Create Multiple Snapshots

for i in range(3):
    spark.sql(f"""
        INSERT INTO drls.travel_demo.metrics VALUES
        (current_timestamp(), 'cpu', {50 + i * 10}.0),
        (current_timestamp(), 'memory', {60 + i * 5}.0)
    """)
    time.sleep(1)

Each INSERT creates a new Iceberg snapshot. After three inserts, the table has 3 snapshots with 2 rows each (6 total).

View Snapshot History

from drls.iceberg import history

h = history(spark, "drls.travel_demo.metrics")
for snap in h["snapshots"]:
    print(f"  ID: {snap['snapshot_id']}, Time: {snap['committed_at']}")

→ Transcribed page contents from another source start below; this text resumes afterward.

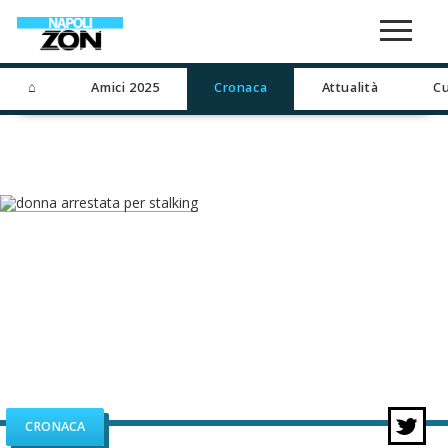
⌂
Amici 2025
Cronaca
Attualità
Cu
CRONACA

The history shows all snapshots with their IDs, timestamps, and operations.

Time-Travel Query

from drls.iceberg import snapshot_at

first_snap_id = h["snapshots"][0]["snapshot_id"]
old_df = snapshot_at(spark, "drls.travel_demo.metrics",
                     snapshot_id=first_snap_id)
print(f"Row count at first snapshot: {old_df.count()}")  # 2

snapshot_at() returns a DataFrame showing the table as it was at that snapshot — only 2 rows from the first insert.

Rollback

from drls.iceberg import rollback_to

result = rollback_to(spark, "drls.travel_demo.metrics",
                     snapshot_id=first_snap_id)
rolled_back_count = spark.table("drls.travel_demo.metrics").count()  # 2

After rollback, the current table state matches the first snapshot. This creates a new snapshot — the history is preserved.